L’artiste a fait de la production et de la transformation de la matière des éléments constitutifs de son œuvre. Mélangeant l’usage de la technologie à des méthodes artisanales traditionnelles, les procédés de fabrication des pièces qui la composent laissent leur traces successives dans les matériaux.
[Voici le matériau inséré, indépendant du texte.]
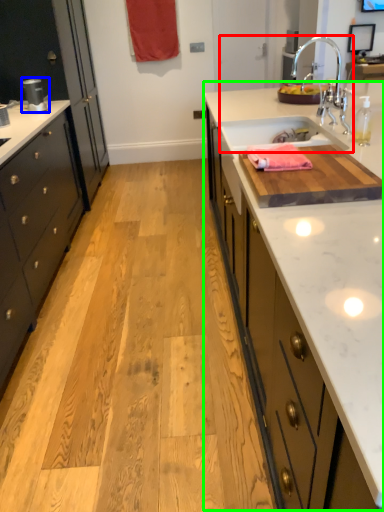 Question: Considering the real-world distances, which object is farthest from sink (highlighted by a red box)? appliance (highlighted by a blue box) or countertop (highlighted by a green box)?

Choices:
 (A) appliance
 (B) countertop

Answer: (A) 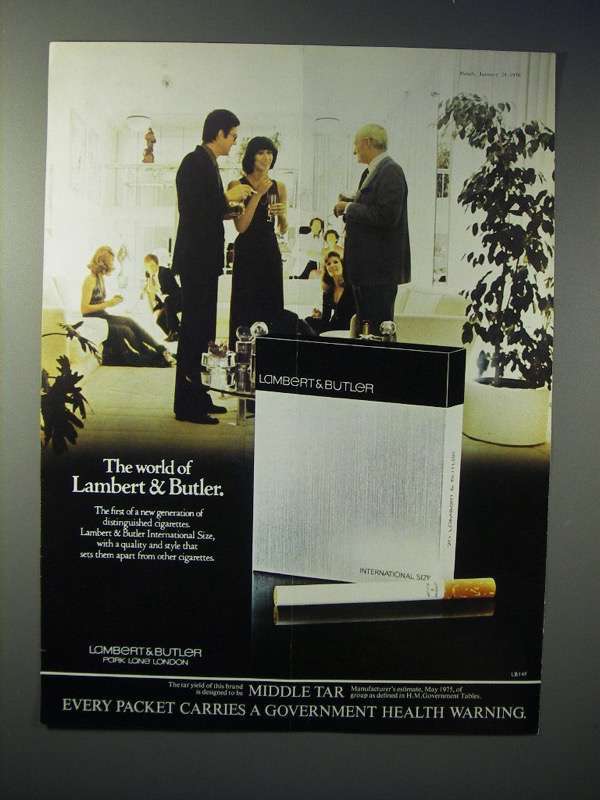 Image resolution: width=600 pixels, height=800 pixels. I want to click on white wall, so click(x=276, y=82).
Dagenais se réapproprie ici le fil à plomb dans une posture féministe. Les fils, qui agissent comme des extensions de son corps, sont utilisés à travers des gestes performatifs pour tracer des lignes dans le sable. En employant la gravité comme contrainte mais aussi comme force créatrice, elle questionne les relations de pouvoir liées au genre et revendique le travail, l’effort et la verticalité en tant que modalités d’affirmation, de résistance et d’action.
Biographie
Originaire des Laurentides, Geneviève Dagenais est une artiste sculpteure basée à Montréal – Tiohtià:ke. Appuyée par la bourse Dale & Nick Tedeschi Studio Arts Fellowship et le Graduate Studio Arts Advisory Committee Award, elle poursuit actuellement sa maîtrise en beaux-arts (Sculpture and Ceramics) à Concordia. Elle détient un baccalauréat en arts visuels et médiatiques de l’Université du Québec à Montréal (2022) où elle reçoit le Prix d’excellence Thomas Corriveau et Mario Côté ainsi qu’une bourse du Fonds de la Faculté des arts. Son travail a été présenté à Artch (2021) où elle reçoit le Prix Coup de cœur Loto-Québec, puis à Arprim (2022) où elle obtient le Prix pour la relève Albert-Dumouchel. Son travail a été exposé à l’occasion de multiples expositions collectives. En 2025, elle présente ses plus récentes recherches dans le cadre de son premier solo Ombre portée au Musée d’art contemporain de Baie-Saint-Paul.